I got involved on AOL today after reading a story about rural house prices and seeing some old git giving it the 'In my day blah blah blah' crap. Apparently in the past people saved for housing. Well I never. Anyway, after reading how young people are supposed to 'SACRIFICE!' I said:
"I love it when people who bought houses when they were at low multiples of average earnings start lecturing those of us born later to 'sacrifice'."
I went on to say that I wasn't wanting anything to be given to the young, just a more liberal planning regime. I won't bore regular readers of this site with any more detail; you know the score. Anyway, at the end I said: "The baby-boomer generation is perhaps the most selfish in history". There are clearly a lot of people around who don't know what the term 'baby-boomer' means because the next comment I got back from Mr "SACRIFICE!" was to tell me that I should be grateful to them for winning two world wars. LOL. Anyway, when I went on to explain what I was really addressing the generation born after that, I got taken to task by someone called 'Baby Boomer' who said, among other things:
"WE Sir, are the children of heroes. When we were at school in the 50's and 60's we were taught by heroes (in my case by a decorated ex-RAF officer with a DSO and DFC and two bars from The Battle of Britain in 1940) We looked up to these people because they had something to say...and we listened . In fact we we are the last generation that got told to "sit down shut up and listen" and (without wailing or making a complaint) and we got a stiff belt around the ear if we didn't. We actually went to school in school uniform because that was just the way it was. We also went there to LEARN and NOT to " take on" the system like some barrack room lawyer or to "know our rights" over the wearing of inappropriate clothes, religious head dresses, make up and jewellery."
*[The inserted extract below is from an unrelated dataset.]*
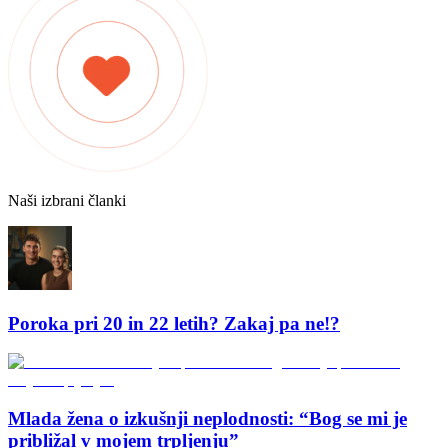
Naši izbrani članki
Poroka pri 20 in 22 letih? Zakaj pa ne!?
Mlada žena o izkušnji neplodnosti: “Bog se mi je
približal v mojem trpljenju”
I don't know when kids stopped wearing school uniforms. They still do where I live, but it's the stuff about respecting the older people that sounds false to me. I'd love to think it was true but I suspect there's a huge element of selective memory here and to present my rebuttal, I'd like to call four witnesses to the court. Their names are John, Paul, George and Ringo. A HARD DAY'S NIGHT (1964)
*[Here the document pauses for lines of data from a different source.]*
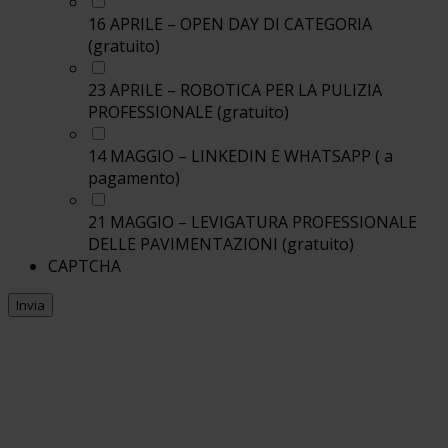
16 APRILE – OPEN DAY DI CATEGORIA
(gratuito)
23 APRILE – ROBOTICA PER LA PULIZIA
PROFESSIONALE (gratuito)
14 MAGGIO – LINKEDIN E WHATSAPP ( a
pagamento)
21 MAGGIO – LEVIGATURA PROFESSIONALE
DELLE PAVIMENTAZIONI (gratuito)
CAPTCHA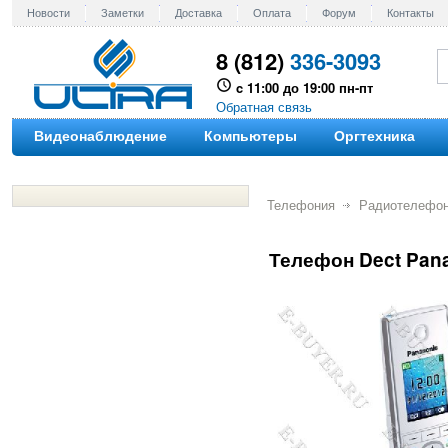
Новости
Заметки
Доставка
Оплата
Форум
Контакты
8 (812)
336-3093
c 11:00 до 19:00 пн-пт
Обратная связь
Видеонаблюдение
Компьютеры
Оргтехника
Телефония
Радиотелефо
Телефон Dect Pan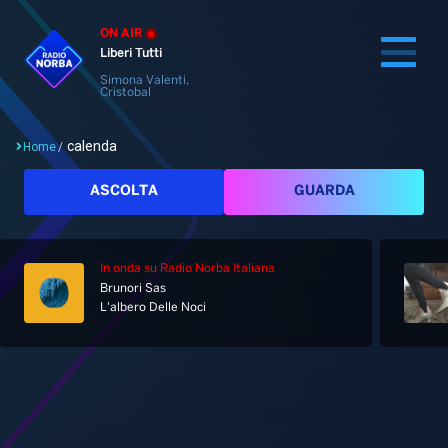
ON AIR
Liberi Tutti
Simona Valenti,
Cristobal
calenda
Home
/
Cerca
ASCOLTA
GUARDA
In onda
su Radio Norba Italiana
Home
Brunori Sas
L'albero Delle Noci
Radio
Notizie
Palinsesto
Pod&Play
Classifiche
Top News
Tag: calenda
Watch how these four young men, born between 1940 and 1943 (slightly older than the textbook boomers) treat Paul's grandfather; not a lot of respect for the older generation there. Later there's this classic exchange with a war veteran at around 4 mins 50 seconds into the clip:
Johnson: 'I fought the war for your sort.'
Ringo: 'Bet you're sorry you won.'
Nostalgia ain't what it used to be.
UPDATE: Note that John Lennon clearly 'snorts coke' at 2 mins 26 seconds. Later we see Paul and John, then in their twenties, harassing teenage schoolgirls. Ringo is shown smoking. Fat chance you'd see any of that in an S Club 7 film today.